As we have ice cream in nearly every flavor now, I rarely choose pistachio when I indulge, but my fascination with the nut remains.
When my husband and I celebrated our wedding anniversary recently and the waitress placed my pistachio-crusted salmon in front of me, I felt like a kid again, spoon poised above a metal dish of green ice cream between spins on my drug store counter stool.
Pistachios, native to Persia (modern day Iran and part of Iraq) and a sometime denizen of the hanging gardens of Babylon, grow in grape-like clusters on trees. The shells are formed first on female trees, and if there is a male tree nearby for pollination, the empty shells will fill with green pistachio nuts.
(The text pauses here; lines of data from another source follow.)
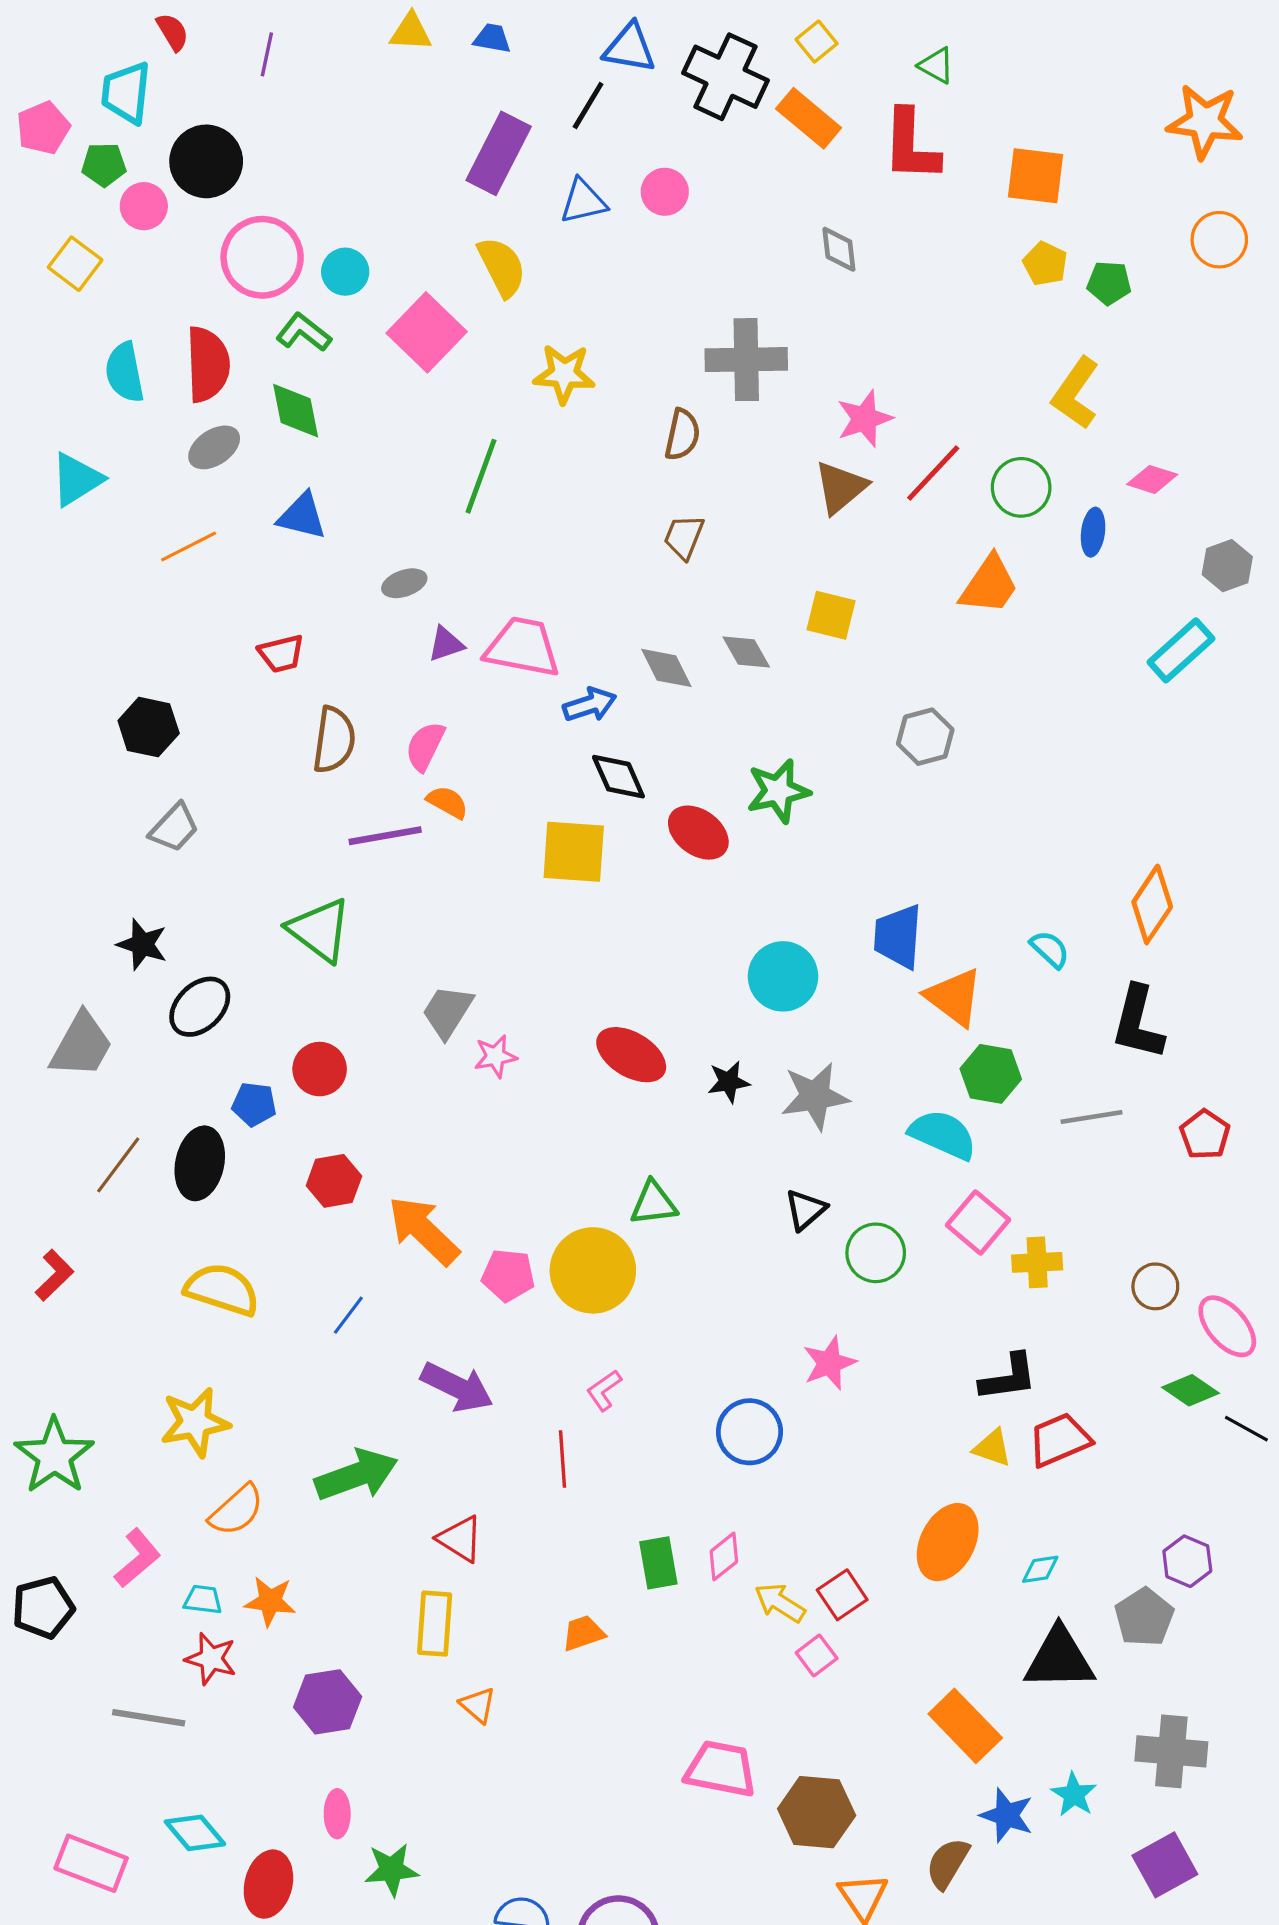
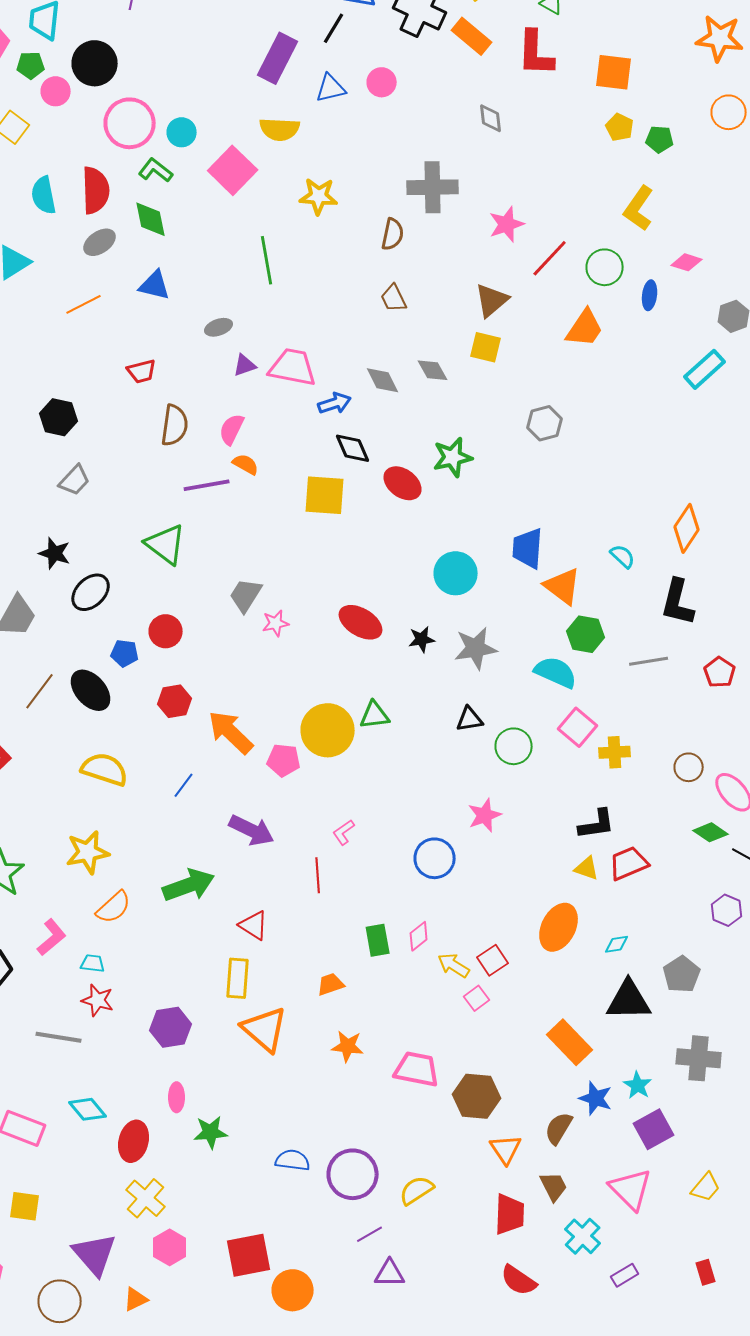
yellow semicircle: (502, 267) -> (280, 129), turned 120
green line: (481, 476) -> (267, 260), turned -30
brown triangle: (841, 487) -> (492, 300), moved
brown trapezoid: (684, 537) -> (394, 298), turned -48
black ellipse: (200, 1163) -> (91, 690), turned -54
black triangle: (805, 1210) -> (470, 719), turned 32
yellow circle: (593, 1270) -> (328, 730), moved
purple hexagon: (1187, 1561) -> (727, 910), moved
orange star: (270, 1601) -> (348, 1046), moved
orange triangle: (478, 1705) -> (265, 1029), size x2.0
purple square: (1165, 1865) -> (654, 1129), moved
One male tree produces enough pollen for eight to twelve female nut-bearing trees.
A fleshy outer skin that’s removed during processing covers the hard shells in which the green nuts form. It changes color as the nut ripens, from green to yellowish-red, adding to pistachios’ grape-like look when on the tree.
Pistachios, technically the seed of a fruit, are considered a culinary nut, rather than a true botanical nut. They’re related to cashews (another culinary nut), and the cashew family also includes mangoes, the spice sumac, and poison ivy.
Other than in Australia where February is the harvest month, pistachios are gathered in September. A particularly hot summer might make them ready the last week of August.
When ripe, the nuts split open with a pop. In some places in the Middle East, one would be considered lucky if sitting under a pistachio tree when they snap open.
In those countries the nuts are sometimes called “smiling pistachios,” possibly because the broad opening makes the nut look like it’s in the midst of a big grin.
Because the shells are open with the nuts exposed during harvest, it’s important that they’re kept from falling on the ground to avoid contamination.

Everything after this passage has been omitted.